▸ **MATERIAL SHOWN**
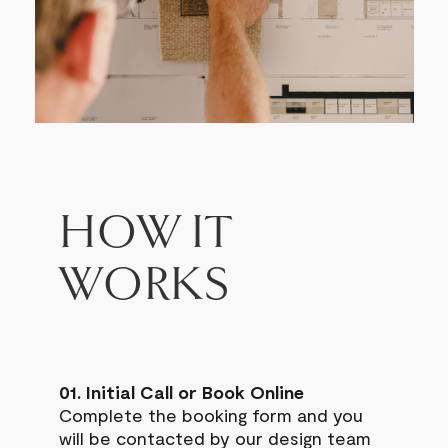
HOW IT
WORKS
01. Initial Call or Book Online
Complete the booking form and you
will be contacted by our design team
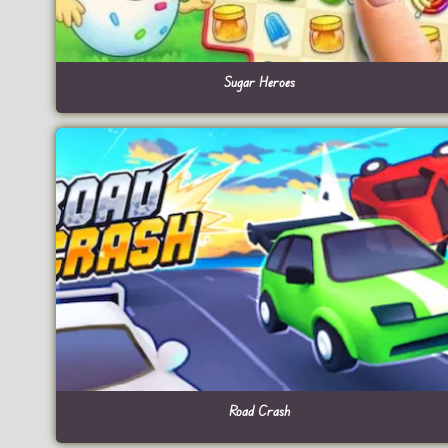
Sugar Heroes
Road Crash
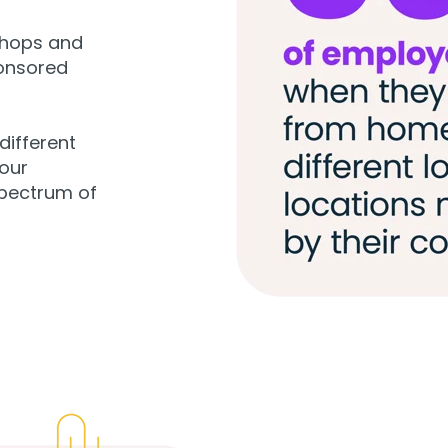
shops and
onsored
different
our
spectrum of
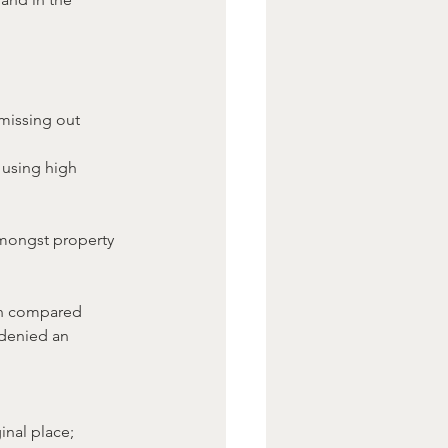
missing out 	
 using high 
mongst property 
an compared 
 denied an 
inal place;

---

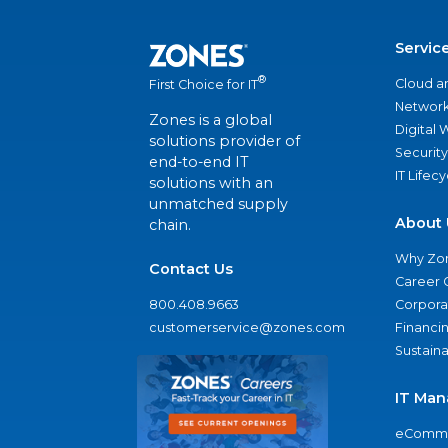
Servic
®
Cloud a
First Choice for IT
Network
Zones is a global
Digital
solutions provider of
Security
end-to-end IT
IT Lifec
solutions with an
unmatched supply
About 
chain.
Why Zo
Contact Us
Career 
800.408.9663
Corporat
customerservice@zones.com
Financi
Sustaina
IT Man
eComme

▸ **WORK ORDER**
List each line in the listing that contains the string "solutions".

▸ **OUTPUT FOR THIS TASK**
solutions provider of
solutions with an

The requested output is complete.